De outro lado, por enquanto não é tão importante quanto parece. A opinião pública em geral tende a imaginar que estão ao alcance de qualquer pessoa 250 mil cabogramas de diplomatas americanos em todos os países enviados ao Departamento de Estado em Washington. Mas a verdade é que só uma pequena parte disso está à disposição de qualquer pessoa na Internet. Da Embaixada dos Estados Unidos em Brasília, por exemplo, na primeira semana só estavam disponíveis na primeira semana uns poucos cabogramas, menos de dez. E mais, nem sempre é possível acessar o site, porque são frequentes as vezes em que ele não está no ar.
Mesmo se estivesse tudo no ar, à disposição de toda e qualquer pessoa, a importância ainda seria relativa. A revista “Carta Capital” informou que o WikiLeaks teve acesso à rede internética do Departamento de Estado, disponível normalmente para 2,5 milhões de pessoas no mundo inteiro, e não às redes dos órgãos de segurança nacional dos EUA, disponíveis normalmente para 850 mil pessoas no mundo todo. As informações cruciais, evidentemente, nunca entram no formato eletrônico.
Além dos cabogramas revelados no site, o WikiLeaks também disponibiliza pequenas cotas exclusivas a jornais, revistas e sites do mundo inteiro. A “Folha de S. Paulo”, por exemplo, recebeu uma cota de 53 cabogramas, que só ela pode divulgar, pelo menos no Brasil. Em suma, 53 dos alardeados 1.800 cabogramas emanados da Embaixada dos EUA em Brasília.
Se o grande público fica assustado com as revelações de que países árabes apoiam o bombardeio contra as instalações nucleares do Irã, ou de que o ministro Nelson Jobim acha que o embaixador Samuel Pinheiro Guimarães “odeia” os Estados Unidos, ou de que as minas de nióbio em território brasileiro são consideradas vitais para a segurança dos EUA, a verdade é que a mídia já tinha noticiado há meses que a Arábia Saudita havia aberto o seu espaço aéreo para aviões de guerra israelenses, no caso de bombardeio contra o Irã; que todas as pessoas que acompanham o noticiário sobre o Itamaraty sabem que o embaixador Samuel Pinheiro Guimarães é crítico em relação ao Império americano – e é verdade também que os leitores de “Caros Amigos” em particular e os meios políticos em geral já sabiam da importância estratégica do nióbio brasileiro, tema em que, como a revista publicou, o deputado Brizola Neto (PDT-RJ) é especialista.

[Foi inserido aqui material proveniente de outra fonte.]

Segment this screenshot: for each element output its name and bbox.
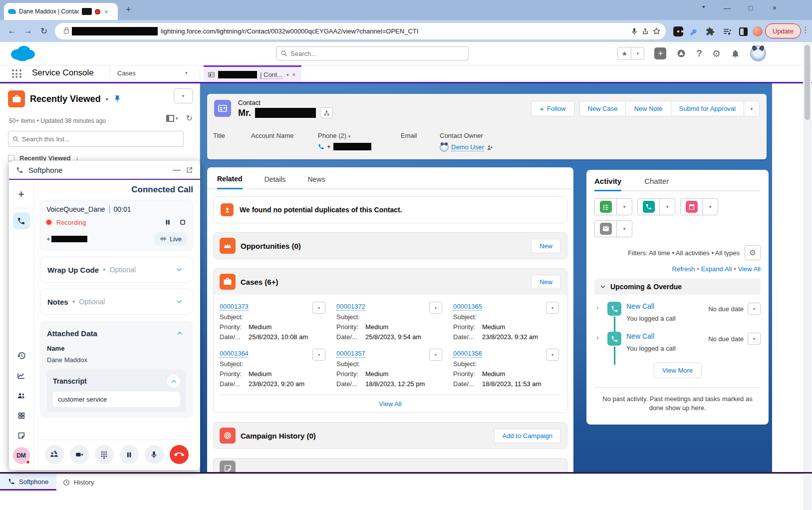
browser-tab[interactable]: Dane Maddox | Contact | Sal × [4, 3, 118, 20]
help-icon[interactable]: ? [696, 48, 702, 59]
expand-chevron-icon[interactable] [173, 295, 186, 308]
upcoming-overdue-header[interactable]: Upcoming & Overdue [594, 279, 761, 295]
expand-chevron-icon[interactable]: › [596, 304, 598, 311]
nav-tab-cases[interactable]: Cases [117, 69, 136, 77]
global-search[interactable] [276, 46, 469, 60]
case-number-link[interactable]: 00001365 [453, 303, 482, 311]
new-event-button[interactable] [681, 199, 703, 215]
change-owner-icon[interactable] [487, 144, 493, 151]
collapse-chevron-icon[interactable] [167, 375, 180, 388]
transfer-call-button[interactable] [45, 445, 64, 464]
log-call-button[interactable] [638, 199, 660, 215]
favorites-dropdown-icon[interactable]: ▾ [631, 47, 644, 59]
share-icon[interactable] [641, 27, 649, 35]
case-number-link[interactable]: 00001364 [220, 350, 249, 358]
bookmark-star-icon[interactable] [652, 27, 661, 35]
cases-dropdown-icon[interactable]: ▾ [185, 70, 188, 75]
collapse-chevron-icon[interactable] [173, 327, 186, 340]
submit-for-approval-button[interactable]: Submit for Approval [671, 101, 744, 116]
mic-icon[interactable] [630, 27, 638, 35]
display-as-icon[interactable]: ▾ [166, 115, 178, 122]
call-dropdown-icon[interactable]: ▾ [660, 199, 675, 215]
new-tab-button[interactable]: + [126, 4, 131, 15]
list-view-title[interactable]: Recently Viewed [30, 94, 101, 104]
refresh-list-icon[interactable]: ↻ [186, 113, 193, 123]
cases-title[interactable]: Cases (6+) [241, 278, 526, 286]
view-more-button[interactable]: View More [654, 363, 702, 378]
window-maximize-button[interactable]: □ [743, 4, 758, 12]
app-launcher-icon[interactable] [12, 69, 22, 78]
extensions-puzzle-icon[interactable] [704, 25, 717, 38]
phone-dropdown-icon[interactable]: ▾ [348, 134, 351, 139]
reading-list-icon[interactable] [721, 25, 734, 38]
case-actions-dropdown[interactable]: ▾ [546, 302, 559, 314]
task-title-link[interactable]: New Call [626, 332, 654, 340]
tab-activity[interactable]: Activity [594, 177, 621, 191]
case-actions-dropdown[interactable]: ▾ [312, 302, 325, 314]
tab-close-icon[interactable]: × [104, 8, 108, 15]
window-minimize-button[interactable]: — [720, 4, 735, 12]
list-actions-button[interactable]: ▾ [174, 88, 193, 103]
list-search-input[interactable] [22, 135, 179, 143]
user-avatar[interactable] [750, 45, 766, 61]
switch-device-button[interactable] [70, 445, 89, 464]
utility-softphone-tab[interactable]: Softphone [0, 474, 56, 491]
email-button[interactable] [595, 221, 617, 237]
page-scrollbar[interactable] [803, 42, 812, 510]
tab-details[interactable]: Details [265, 175, 286, 188]
list-search[interactable] [8, 131, 184, 147]
tab-dropdown-icon[interactable]: ▾ [286, 72, 289, 77]
dialpad-button[interactable] [95, 445, 114, 464]
stop-recording-icon[interactable] [179, 218, 187, 226]
tab-search-icon[interactable]: ▾ [696, 4, 711, 9]
notes-icon[interactable] [13, 427, 30, 444]
back-button[interactable]: ← [4, 26, 20, 36]
window-close-button[interactable]: × [767, 4, 782, 12]
refresh-link[interactable]: Refresh [672, 265, 695, 273]
hold-call-button[interactable] [120, 445, 139, 464]
event-dropdown-icon[interactable]: ▾ [703, 199, 718, 215]
new-call-plus-icon[interactable]: + [13, 186, 30, 203]
add-to-campaign-button[interactable]: Add to Campaign [494, 429, 561, 443]
extension-key-icon[interactable] [688, 25, 701, 38]
case-actions-dropdown[interactable]: ▾ [429, 302, 442, 314]
analytics-icon[interactable] [13, 367, 30, 384]
follow-button[interactable]: +Follow [531, 101, 574, 116]
end-call-button[interactable] [170, 445, 189, 464]
global-search-input[interactable] [290, 50, 464, 57]
case-actions-dropdown[interactable]: ▾ [429, 349, 442, 361]
workspace-tab-contact[interactable]: | Cont... ▾ × [204, 65, 301, 82]
tab-news[interactable]: News [307, 175, 325, 188]
opportunities-title[interactable]: Opportunities (0) [241, 242, 526, 250]
setup-gear-icon[interactable]: ⚙ [712, 48, 721, 59]
task-actions-dropdown[interactable]: ▾ [748, 333, 761, 345]
case-number-link[interactable]: 00001357 [336, 350, 365, 358]
agent-avatar[interactable]: DM [13, 447, 30, 464]
task-title-link[interactable]: New Call [626, 302, 654, 310]
list-view-dropdown-icon[interactable]: ▾ [106, 96, 108, 102]
mute-mic-button[interactable] [145, 445, 164, 464]
case-actions-dropdown[interactable]: ▾ [312, 349, 325, 361]
task-actions-dropdown[interactable]: ▾ [748, 303, 761, 315]
global-actions-icon[interactable]: + [654, 47, 666, 59]
new-opportunity-button[interactable]: New [531, 239, 561, 253]
case-number-link[interactable]: 00001373 [220, 303, 249, 311]
trailhead-help-icon[interactable] [676, 48, 686, 58]
forward-button[interactable]: → [20, 26, 36, 36]
tab-close-icon[interactable]: × [292, 71, 296, 78]
case-number-link[interactable]: 00001372 [336, 303, 365, 311]
expand-chevron-icon[interactable]: › [596, 334, 598, 341]
minimize-icon[interactable]: — [173, 165, 181, 174]
active-call-phone-icon[interactable] [13, 212, 30, 229]
new-case-button[interactable]: New [531, 275, 561, 289]
task-dropdown-icon[interactable]: ▾ [617, 199, 632, 215]
view-all-link[interactable]: View All [738, 265, 761, 273]
more-actions-dropdown[interactable]: ▾ [744, 101, 760, 116]
scrollbar-thumb[interactable] [805, 45, 810, 120]
profile-avatar-icon[interactable] [751, 25, 764, 38]
new-task-button[interactable] [595, 199, 617, 215]
pin-icon[interactable] [113, 95, 121, 103]
live-transcription-badge[interactable]: Live [155, 232, 187, 245]
activity-settings-gear-icon[interactable]: ⚙ [745, 245, 761, 260]
notifications-bell-icon[interactable] [731, 49, 740, 58]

Como o WikiLeaks informou que teve acesso a cabogramas desde 1966, eu estou particularmente interessado em saber o que a Embaixada americana informou a Washington sobre as torturas a presos políticos durante o regime militar brasileiro e os assassínios e “desaparecimentos” de oposicionistas. E estou também interessado em saber por que, depois de o WikiLeaks ter revelado que diplomatas americanos julgam que o Itamaraty era um foco de “antiamericanismo”, a presidente eleita Dilma Rousseff resolveu afastar o ministro Celso Amorim e manter o ministro Nelson Jobim. Mas não sei como ter acesso a essas informações.
Também eu gostaria que fosse mais divulgado que a acusação da Justiça sueca contra Julian Assange, que levou à sua prisão, é de que, em meio a uma sessão de sexo consensual com camisinha com uma mulher, durante o ato a camisinha foi retirada – o que no Brasil e no mundo em geral não dá cadeia, mas na Suécia é equivalente ao estupro, e dá dois anos de prisão.
Além disso, a denunciante, Ana Ardin, é uma cubana anticastrista que trabalhou para a ONG Miscelánia Cubana, financiada pela CIA. Mais uma armação contra Assange, já que é difícil encontrar leis que ele tenha violado, e o seu cerceamento está sendo realizado por subterfúgios, como os da Amazon, Marter Card, Visa e tantos outros.

Renato Pompeu é jornalista e escritor.